The number of homeless people in Wichita without a place to sleep continues to rise, according to the latest data released by the U.S. Department of Housing and Urban development.
Homelessness is down in Kansas for the first time since 2008. But the previous six years of increased homelessness puts Kansas in the bottom third of states since 2007. While homelessness has fallen by almost 13 percent in the U.S. since 2007, it has increased in Kansas by 23 percent.
Fewer in shelters
The number and percentage of homeless in Sedgwick County without shelter has roughly doubled over the past eight years. About 100 homeless people, or 17 percent, lack shelter here.
The increase in homeless people without shelter is almost entirely single individuals, not families. The 150 homeless family members, which make up about a quarter of the homeless in Wichita, all have shelter, according to the study.
Sedgwick County is one of the best counties in the nation for providing shelter to homeless family members, according to the new data, but is getting worse when it comes to providing shelter to homeless individuals.
Some homeless people are without shelter temporarily, and others are chronically homeless; the government defines this as those who are homeless for more than a year, or four times in the past three years.
But in Wichita the numbers of both chronic and temporary homeless people without shelter have been going up since 2008.
Although there was a small dip in the homeless population in Sedgwick County this year, from 631 to 561, it remains at near the highest level it’s been since the recession of 2008. It’s the third-highest total since 2007.

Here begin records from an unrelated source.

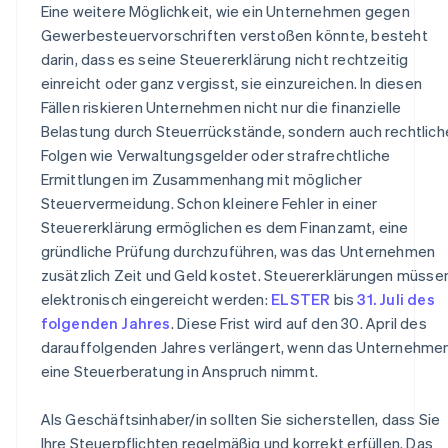
Eine weitere Möglichkeit, wie ein Unternehmen gegen
Gewerbesteuervorschriften verstoßen könnte, besteht
darin, dass es seine Steuererklärung nicht rechtzeitig
einreicht oder ganz vergisst, sie einzureichen. In diesen
Fällen riskieren Unternehmen nicht nur die finanzielle
Belastung durch Steuerrückstände, sondern auch rechtlich
Folgen wie Verwaltungsgelder oder strafrechtliche
Ermittlungen im Zusammenhang mit möglicher
Steuervermeidung. Schon kleinere Fehler in einer
Steuererklärung ermöglichen es dem Finanzamt, eine
gründliche Prüfung durchzuführen, was das Unternehmen
zusätzlich Zeit und Geld kostet. Steuererklärungen müsse
elektronisch eingereicht werden:
ELSTER
bis
31. Juli des
folgenden Jahres
. Diese Frist wird auf den 30. April des
darauffolgenden Jahres verlängert, wenn das Unternehme
eine Steuerberatung in Anspruch nimmt.
Als Geschäftsinhaber/in sollten Sie sicherstellen, dass Sie
Ihre Steuerpflichten regelmäßig und korrekt erfüllen. Das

The percentage of homeless veterans in Kansas who don’t have a place to sleep has been rising slowly. In 2007, only 4 percent lacked shelter, but that has risen to 11 percent.
But the percentage of homeless veterans in Wichita is even higher. An average of about one in four of Wichita’s approximately 60 homeless veterans have lacked shelter over the past five years.
Homelessness has increased 22 percent in Kansas since 2007, putting it in the bottom third of states over that time. It is moving in the opposite direction of homelessness nationally, which has fallen by 13 percent.
The rise in homelessness has occurred among both individuals and families.
The state hasn’t had the same problems recently with finding shelter for its homeless. The percentage of homeless people in Kansas without shelter has actually been falling a little since 2007.
But the total number of homeless without shelter is also up because the overall number of homeless people is up.
In the state as a whole, the number of temporarily homeless people without shelter has been falling, while the number of the chronically homeless has been rising.